Your output should be the lines from the one containing "We respect your privacy. Your informa" through the end of the listing, exact and inclusive, with no pictures.

Content starts

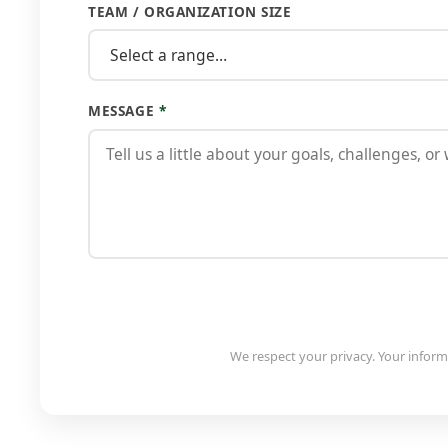
TEAM / ORGANIZATION SIZE
MESSAGE
*
We respect your privacy. Your informa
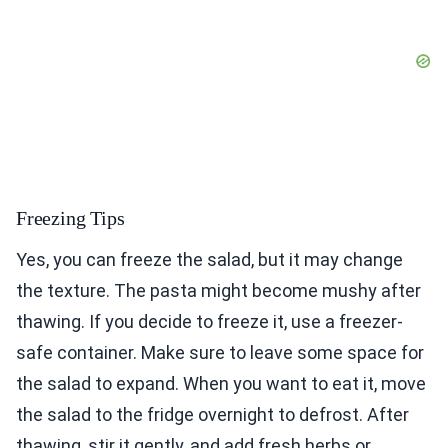
Freezing Tips
Yes, you can freeze the salad, but it may change
the texture. The pasta might become mushy after
thawing. If you decide to freeze it, use a freezer-
safe container. Make sure to leave some space for
the salad to expand. When you want to eat it, move
the salad to the fridge overnight to defrost. After
thawing, stir it gently, and add fresh herbs or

Content ends

THE ANSWER:
We respect your privacy. Your informa
Freezing Tips
Yes, you can freeze the salad, but it may change
the texture. The pasta might become mushy after
thawing. If you decide to freeze it, use a freezer-
safe container. Make sure to leave some space for
the salad to expand. When you want to eat it, move
the salad to the fridge overnight to defrost. After
thawing, stir it gently, and add fresh herbs or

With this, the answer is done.